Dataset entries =
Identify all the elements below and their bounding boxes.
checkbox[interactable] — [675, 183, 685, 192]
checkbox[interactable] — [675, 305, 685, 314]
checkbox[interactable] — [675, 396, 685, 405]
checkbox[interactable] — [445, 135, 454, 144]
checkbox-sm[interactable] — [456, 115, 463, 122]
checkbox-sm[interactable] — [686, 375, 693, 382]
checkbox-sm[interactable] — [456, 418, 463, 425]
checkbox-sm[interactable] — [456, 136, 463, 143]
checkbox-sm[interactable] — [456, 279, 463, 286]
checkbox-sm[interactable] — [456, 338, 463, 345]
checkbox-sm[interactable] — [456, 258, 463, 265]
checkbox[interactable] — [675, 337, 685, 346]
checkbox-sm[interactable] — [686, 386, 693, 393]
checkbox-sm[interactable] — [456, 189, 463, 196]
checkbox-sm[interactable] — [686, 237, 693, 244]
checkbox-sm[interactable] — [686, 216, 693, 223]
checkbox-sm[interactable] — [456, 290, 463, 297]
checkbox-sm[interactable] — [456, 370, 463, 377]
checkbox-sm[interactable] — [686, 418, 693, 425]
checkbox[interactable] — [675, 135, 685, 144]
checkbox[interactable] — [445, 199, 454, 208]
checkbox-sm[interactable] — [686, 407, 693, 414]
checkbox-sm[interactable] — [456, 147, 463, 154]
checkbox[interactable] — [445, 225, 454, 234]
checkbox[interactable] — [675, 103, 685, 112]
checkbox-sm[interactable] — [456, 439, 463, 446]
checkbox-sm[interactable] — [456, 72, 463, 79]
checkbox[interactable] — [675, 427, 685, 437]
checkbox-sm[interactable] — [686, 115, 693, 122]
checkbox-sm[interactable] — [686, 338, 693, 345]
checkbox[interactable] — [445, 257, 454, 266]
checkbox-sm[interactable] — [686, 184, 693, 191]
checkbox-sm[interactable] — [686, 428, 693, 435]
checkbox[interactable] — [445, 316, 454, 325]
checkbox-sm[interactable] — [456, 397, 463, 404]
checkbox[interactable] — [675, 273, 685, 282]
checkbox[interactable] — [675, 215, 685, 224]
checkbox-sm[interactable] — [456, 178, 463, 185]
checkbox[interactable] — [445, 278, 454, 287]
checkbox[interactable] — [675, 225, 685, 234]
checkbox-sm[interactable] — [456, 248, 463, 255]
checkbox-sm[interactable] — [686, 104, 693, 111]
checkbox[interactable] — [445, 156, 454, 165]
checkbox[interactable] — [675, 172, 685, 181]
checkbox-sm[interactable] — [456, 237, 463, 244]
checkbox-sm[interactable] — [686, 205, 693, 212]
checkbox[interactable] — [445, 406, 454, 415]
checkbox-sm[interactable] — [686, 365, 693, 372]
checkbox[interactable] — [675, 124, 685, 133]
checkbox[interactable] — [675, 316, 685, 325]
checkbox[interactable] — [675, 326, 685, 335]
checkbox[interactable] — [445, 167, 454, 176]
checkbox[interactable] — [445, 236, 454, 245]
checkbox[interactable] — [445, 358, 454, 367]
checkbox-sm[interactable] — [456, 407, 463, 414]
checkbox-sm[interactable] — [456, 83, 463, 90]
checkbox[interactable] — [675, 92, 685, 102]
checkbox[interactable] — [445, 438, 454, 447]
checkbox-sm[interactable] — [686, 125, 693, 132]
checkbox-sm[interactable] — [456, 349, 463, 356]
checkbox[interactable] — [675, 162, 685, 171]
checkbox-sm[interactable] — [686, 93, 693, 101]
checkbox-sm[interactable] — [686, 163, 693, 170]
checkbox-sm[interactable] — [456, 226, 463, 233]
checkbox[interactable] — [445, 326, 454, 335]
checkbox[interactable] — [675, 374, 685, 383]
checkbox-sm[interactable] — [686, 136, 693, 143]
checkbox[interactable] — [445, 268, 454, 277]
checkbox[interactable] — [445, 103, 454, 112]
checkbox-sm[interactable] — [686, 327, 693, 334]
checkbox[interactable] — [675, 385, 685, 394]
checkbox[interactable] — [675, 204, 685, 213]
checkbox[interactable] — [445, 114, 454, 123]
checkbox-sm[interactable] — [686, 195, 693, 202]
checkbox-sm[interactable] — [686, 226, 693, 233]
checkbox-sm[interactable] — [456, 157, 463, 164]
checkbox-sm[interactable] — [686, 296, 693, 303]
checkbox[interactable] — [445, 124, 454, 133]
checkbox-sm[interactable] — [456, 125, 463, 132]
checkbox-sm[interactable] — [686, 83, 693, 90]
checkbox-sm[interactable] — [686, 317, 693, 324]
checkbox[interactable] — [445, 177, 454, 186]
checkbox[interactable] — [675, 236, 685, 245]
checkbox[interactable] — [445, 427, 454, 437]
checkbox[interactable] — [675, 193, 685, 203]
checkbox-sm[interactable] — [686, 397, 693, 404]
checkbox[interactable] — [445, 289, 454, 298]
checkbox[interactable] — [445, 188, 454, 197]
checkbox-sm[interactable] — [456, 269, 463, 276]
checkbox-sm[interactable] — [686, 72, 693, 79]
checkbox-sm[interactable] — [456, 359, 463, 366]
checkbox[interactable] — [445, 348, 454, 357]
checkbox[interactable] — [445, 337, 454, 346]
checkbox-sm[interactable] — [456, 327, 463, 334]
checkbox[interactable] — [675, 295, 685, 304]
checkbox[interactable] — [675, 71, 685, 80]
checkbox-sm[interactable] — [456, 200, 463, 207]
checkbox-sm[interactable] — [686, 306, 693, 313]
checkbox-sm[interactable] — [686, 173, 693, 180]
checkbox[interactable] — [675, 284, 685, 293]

ACTION ITEM = Provide an exact transcription of every entry above.

RESPONSE AREA =
Identify all the elements below and their bounding boxes.
checkbox[interactable] — [675, 183, 685, 192]
checkbox[interactable] — [675, 305, 685, 314]
checkbox[interactable] — [675, 396, 685, 405]
checkbox[interactable] — [445, 135, 454, 144]
checkbox-sm[interactable] — [456, 115, 463, 122]
checkbox-sm[interactable] — [686, 375, 693, 382]
checkbox-sm[interactable] — [456, 418, 463, 425]
checkbox-sm[interactable] — [456, 136, 463, 143]
checkbox-sm[interactable] — [456, 279, 463, 286]
checkbox-sm[interactable] — [456, 338, 463, 345]
checkbox-sm[interactable] — [456, 258, 463, 265]
checkbox[interactable] — [675, 337, 685, 346]
checkbox-sm[interactable] — [686, 386, 693, 393]
checkbox-sm[interactable] — [456, 189, 463, 196]
checkbox-sm[interactable] — [686, 237, 693, 244]
checkbox-sm[interactable] — [686, 216, 693, 223]
checkbox-sm[interactable] — [456, 290, 463, 297]
checkbox-sm[interactable] — [456, 370, 463, 377]
checkbox-sm[interactable] — [686, 418, 693, 425]
checkbox[interactable] — [675, 135, 685, 144]
checkbox[interactable] — [445, 199, 454, 208]
checkbox-sm[interactable] — [686, 407, 693, 414]
checkbox-sm[interactable] — [456, 147, 463, 154]
checkbox[interactable] — [445, 225, 454, 234]
checkbox[interactable] — [675, 103, 685, 112]
checkbox-sm[interactable] — [456, 439, 463, 446]
checkbox-sm[interactable] — [456, 72, 463, 79]
checkbox[interactable] — [675, 427, 685, 437]
checkbox-sm[interactable] — [686, 115, 693, 122]
checkbox-sm[interactable] — [686, 338, 693, 345]
checkbox[interactable] — [445, 257, 454, 266]
checkbox-sm[interactable] — [686, 184, 693, 191]
checkbox-sm[interactable] — [686, 428, 693, 435]
checkbox[interactable] — [445, 316, 454, 325]
checkbox-sm[interactable] — [456, 397, 463, 404]
checkbox[interactable] — [675, 273, 685, 282]
checkbox[interactable] — [675, 215, 685, 224]
checkbox-sm[interactable] — [456, 178, 463, 185]
checkbox[interactable] — [445, 278, 454, 287]
checkbox[interactable] — [675, 225, 685, 234]
checkbox-sm[interactable] — [456, 248, 463, 255]
checkbox-sm[interactable] — [686, 104, 693, 111]
checkbox[interactable] — [445, 156, 454, 165]
checkbox[interactable] — [675, 172, 685, 181]
checkbox-sm[interactable] — [456, 237, 463, 244]
checkbox-sm[interactable] — [686, 205, 693, 212]
checkbox[interactable] — [445, 406, 454, 415]
checkbox-sm[interactable] — [686, 365, 693, 372]
checkbox[interactable] — [675, 124, 685, 133]
checkbox[interactable] — [675, 316, 685, 325]
checkbox[interactable] — [675, 326, 685, 335]
checkbox[interactable] — [445, 167, 454, 176]
checkbox[interactable] — [445, 236, 454, 245]
checkbox[interactable] — [445, 358, 454, 367]
checkbox-sm[interactable] — [456, 407, 463, 414]
checkbox-sm[interactable] — [456, 83, 463, 90]
checkbox[interactable] — [675, 92, 685, 102]
checkbox[interactable] — [445, 438, 454, 447]
checkbox-sm[interactable] — [686, 125, 693, 132]
checkbox-sm[interactable] — [456, 349, 463, 356]
checkbox[interactable] — [675, 162, 685, 171]
checkbox-sm[interactable] — [686, 93, 693, 101]
checkbox-sm[interactable] — [686, 163, 693, 170]
checkbox-sm[interactable] — [456, 226, 463, 233]
checkbox[interactable] — [445, 326, 454, 335]
checkbox[interactable] — [675, 374, 685, 383]
checkbox-sm[interactable] — [686, 136, 693, 143]
checkbox[interactable] — [445, 268, 454, 277]
checkbox[interactable] — [445, 103, 454, 112]
checkbox-sm[interactable] — [686, 327, 693, 334]
checkbox[interactable] — [675, 385, 685, 394]
checkbox[interactable] — [675, 204, 685, 213]
checkbox[interactable] — [445, 114, 454, 123]
checkbox-sm[interactable] — [686, 195, 693, 202]
checkbox-sm[interactable] — [686, 226, 693, 233]
checkbox-sm[interactable] — [456, 157, 463, 164]
checkbox-sm[interactable] — [686, 296, 693, 303]
checkbox[interactable] — [445, 124, 454, 133]
checkbox-sm[interactable] — [456, 125, 463, 132]
checkbox-sm[interactable] — [686, 83, 693, 90]
checkbox-sm[interactable] — [686, 317, 693, 324]
checkbox[interactable] — [445, 177, 454, 186]
checkbox[interactable] — [675, 236, 685, 245]
checkbox[interactable] — [445, 427, 454, 437]
checkbox[interactable] — [675, 193, 685, 203]
checkbox-sm[interactable] — [686, 397, 693, 404]
checkbox[interactable] — [445, 289, 454, 298]
checkbox[interactable] — [445, 188, 454, 197]
checkbox-sm[interactable] — [456, 269, 463, 276]
checkbox-sm[interactable] — [686, 72, 693, 79]
checkbox-sm[interactable] — [456, 359, 463, 366]
checkbox[interactable] — [445, 348, 454, 357]
checkbox[interactable] — [445, 337, 454, 346]
checkbox-sm[interactable] — [456, 327, 463, 334]
checkbox[interactable] — [675, 295, 685, 304]
checkbox[interactable] — [675, 71, 685, 80]
checkbox-sm[interactable] — [456, 200, 463, 207]
checkbox-sm[interactable] — [686, 306, 693, 313]
checkbox-sm[interactable] — [686, 173, 693, 180]
checkbox[interactable] — [675, 284, 685, 293]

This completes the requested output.